“You should be able to sell a home within a handful of clicks.”
These are the words of Eric Wu, the CEO of a company called Opendoor, spoken during an interview with the New York Times. On Tuesday, the nation’s paper of record published a report on Silicon Valley’s attempts to hyper-simplify and cash in on the real estate market, analyzing the practices of companies like Opendoor and the much larger and daunting Zillow.
This notion that someone should be able to snap their fingers and sell their home is baked into the core of Big Tech’s approach. The Times claims this practice—of skipping all the hoop-jumping, getting an instant appraisal, and being able to sell your house in three days—is known as iBuying, an objectively inane and wholly unoriginal term meant to 21st-Century-ize the practice. As Wu openly admits in this interview focused on Opendoor’s expansion into Phoenix, the whole idea is to “give homeowners the ability to go online and in a few minutes sell their home.”

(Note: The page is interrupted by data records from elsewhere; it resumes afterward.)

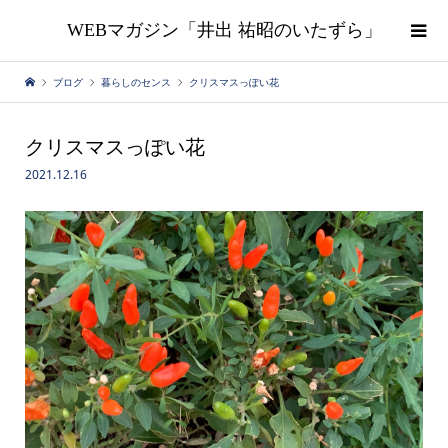
WEBマガジン「井出 祐昭のいたずら」
ブログ
暮らしのセンス
クリスマスっぽい花
クリスマスっぽい花
2021.12.16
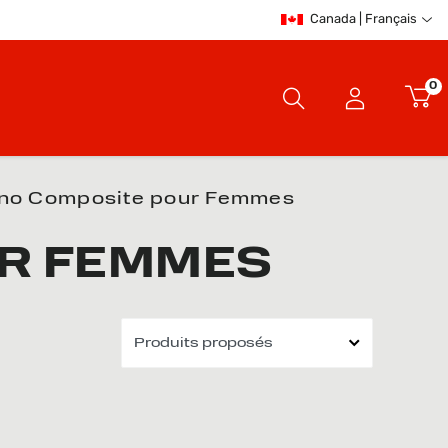
Canada | Français
0
no Composite pour Femmes
R FEMMES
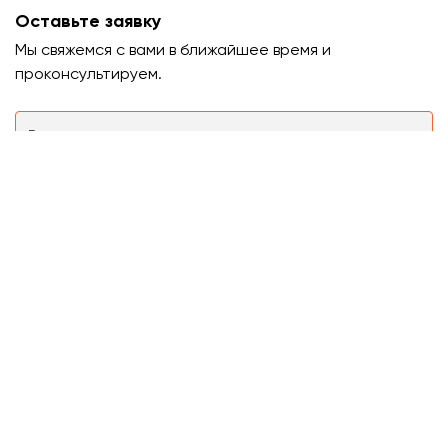
Оставьте заявку
Мы свяжемся с вами в ближайшее время и
проконсультируем.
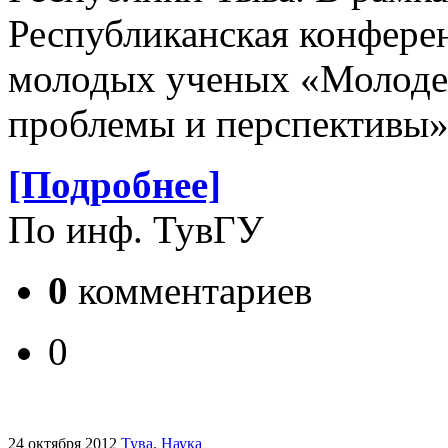
Республиканская конферен
молодых ученых «Молодеж
проблемы и перспективы»
[Подробнее]
По инф. ТувГУ
0
комментариев
0
24 октября 2012
Тува
.
Наука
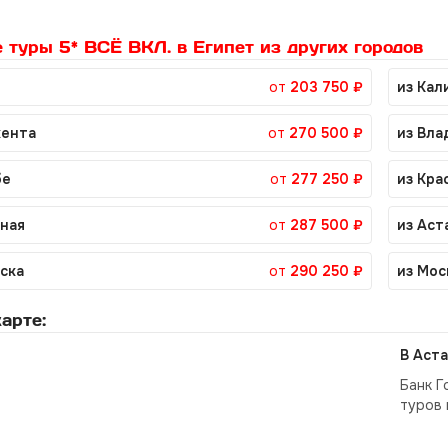
 туры 5* ВСЁ ВКЛ. в Египет из других городов
от
203 750 ₽
из Кал
ента
от
270 500 ₽
из Вла
бе
от
277 250 ₽
из Кра
аная
от
287 500 ₽
из Аст
ьска
от
290 250 ₽
из Мос
арте:
В Аста
Банк Г
туров 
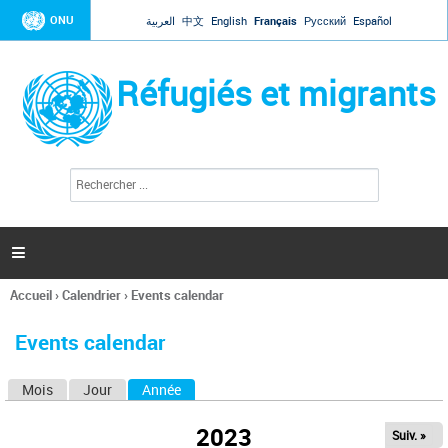
Jump to navigation
ONU
العربية
中文
English
Français
Русский
Español
Réfugiés et migrants
R
F
e
o
c
r
h
e
m
r

u
c
l
h
Accueil
›
Calendrier
›
Events calendar
a
e
Vous
r
i
êtes
r
Events calendar
ici
e
d
Mois
Jour
Année
(onglet actif)
O
e
r
n
e
2023
Suiv. »
g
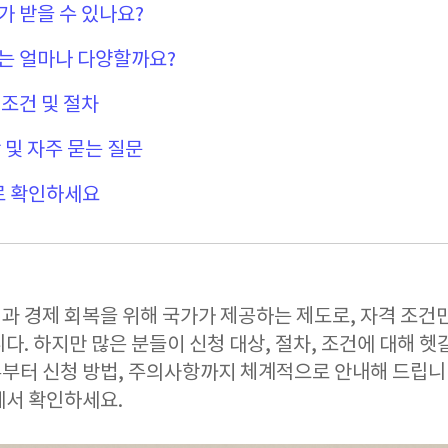
 받을 수 있나요?
는 얼마나 다양할까요?
조건 및 절차
 및 자주 묻는 질문
로 확인하세요
과 경제 회복을 위해 국가가 제공하는 제도로, 자격 조건
다. 하지만 많은 분들이 신청 대상, 절차, 조건에 대해 
부터 신청 방법, 주의사항까지 체계적으로 안내해 드립니
에서 확인하세요.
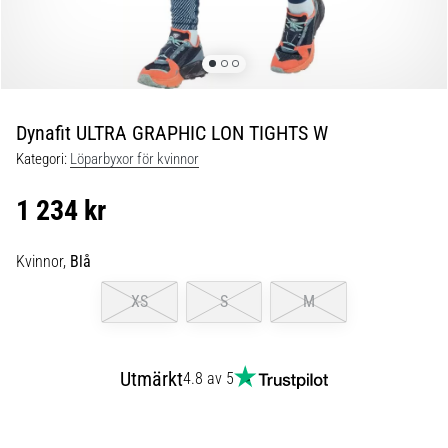
under
och
efter
löpning
Knäsmärta
drabbar
Dynafit ULTRA GRAPHIC LON TIGHTS W
alla
Kategori:
Löparbyxor för kvinnor
löpare
minst
1 234 kr
en
gång
i
Kvinnor,
Blå
livet,
XS
S
M
oavsett
om
du
är
Utmärkt
4.8 av 5
amatör
eller
proffs.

While Opendoor focuses solely on the sale and has so far made the bulk of its billion-dollar haul in investments, the Times wrote, Zillow—a popular online database for real estate listings—is playing the long game. As it doesn’t make much money off of the instant-offers program, it went out and acquired Mortgage Lenders of America last year. So now, Zillow doesn’t just sell the homes, but finances the mortgages that accompany them, which means $$$. Naturally, like most every product that slithers out of the valley, Wu and his ilk cake it in language designed to remind users that their goal is to “ensure a delightful customer experience” of “a hassle-free sale,” and make people forget the ramifications of what it means to make a snap decision on ridding oneself of the largest financial asset they have ever owned in their life.
While this trend is assuredly bad (especially in Sunbelt cities) and will worsen if it continues unabated, it’s still in its infancy and thus peanuts in relation to the current damage being dealt out by Wall Street investors. Since the crash, as I wrote back in December, out-of-state finance dickheads have been snapping up half-neighborhoods at a time and jacking the rent up nearly 30 percent, putting local real estate agents out of business and pushing poor people farther away from the remaining areas with consistent work.

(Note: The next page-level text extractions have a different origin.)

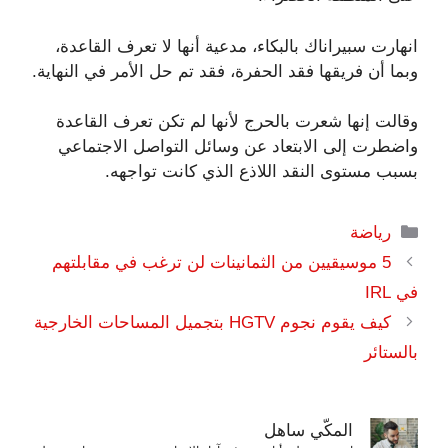
انهارت سبيراناك بالبكاء، مدعية أنها لا تعرف القاعدة،
وبما أن فريقها فقد الحفرة، فقد تم حل الأمر في النهاية.
وقالت إنها شعرت بالحرج لأنها لم تكن تعرف القاعدة
واضطرت إلى الابتعاد عن وسائل التواصل الاجتماعي
بسبب مستوى النقد اللاذع الذي كانت تواجهه.
التصنيفات
رياضة
5 موسيقيين من الثمانينات لن ترغب في مقابلتهم
في IRL
كيف يقوم نجوم HGTV بتجميل المساحات الخارجية
بالستائر
المكّي ساهل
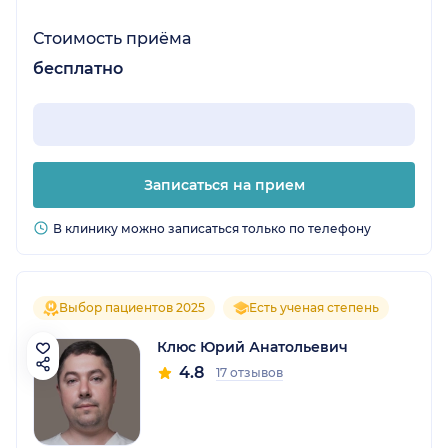
Стоимость приёма
бесплатно
Записаться на прием
В клинику можно записаться только по телефону
Выбор пациентов 2025
Есть ученая степень
Клюс Юрий Анатольевич
4.8
17 отзывов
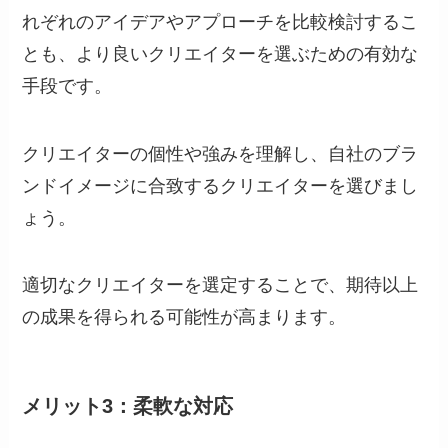
れぞれのアイデアやアプローチを比較検討するこ
とも、より良いクリエイターを選ぶための有効な
手段です。
クリエイターの個性や強みを理解し、自社のブラ
ンドイメージに合致するクリエイターを選びまし
ょう。
適切なクリエイターを選定することで、期待以上
の成果を得られる可能性が高まります。
メリット3：柔軟な対応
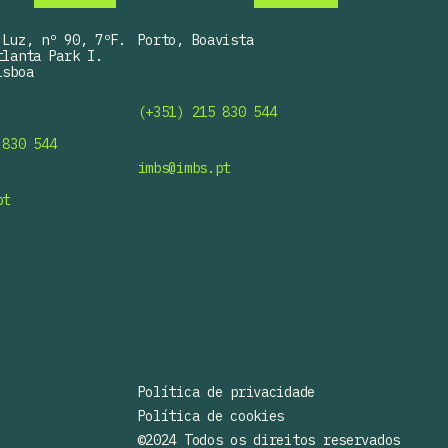
Luz, nº 90, 7ºF.

Porto, Boavista

lanta Park I.

sboa

(+351) 215 830 544
 830 544
imbs@imbs.pt
pt
Política de privacidade
Política de cookies
©2024 Todos os direitos reservados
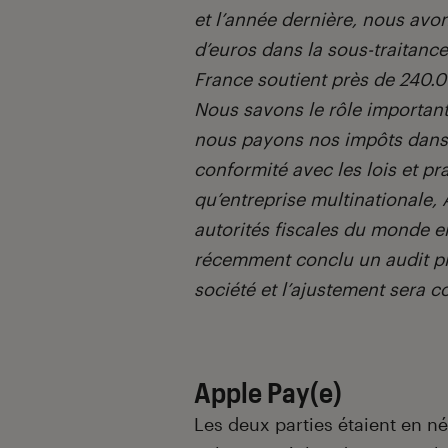
et l’année dernière, nous avo
d’euros dans la sous-traitance
France soutient près de 240.0
Nous savons le rôle important
nous payons nos impôts dans 
conformité avec les lois et pr
qu’entreprise multinationale, 
autorités fiscales du monde en
récemment conclu un audit plu
société et l’ajustement sera
Apple Pay(e)
Les deux parties étaient en n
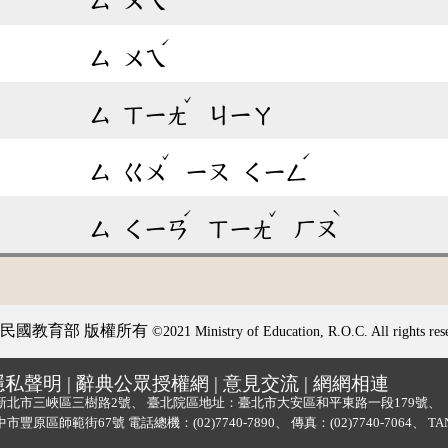
ㄙ
ㄨㄟ
ˊ
ㄙ
ㄨㄟ
ˇ
ㄙ
ㄒㄧㄤ
ㄐㄧㄚ
ˇ
ˊ
ㄙ
ㄍㄨ
ㄧㄡ
ㄑㄧㄥ
ˊ
ˇ
ˋ
ㄙ
ㄑㄧㄢ
ㄒㄧㄤ
ㄏㄡ
民國教育部 版權所有
©2021 Ministry of Education, R.O.C. All rights res
隱私聲明
|
辭典公眾授權網
|
意見交流
|
網網相連
新北市三峽區三樹路2號、
臺北院區地址：臺北市大安區和平東路一段179號、
中市豐原區師範街67號
電話總機：
(02)7740-7890
、
傳真：(02)7740-7064、
TA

Regardless of if it’s a massive corporation, a venture capital-backed startup, or a financier masquerading as a simple online real estate option, the end product is the same: It’s selling a home online to someone with no vested interest in the community save for what they can flip the property for, and that has almost never worked out for anyone except the people at the top of the companies handing financing the mortgages. It is wildly dangerous for local economies—and, to put it simply, dumb as hell.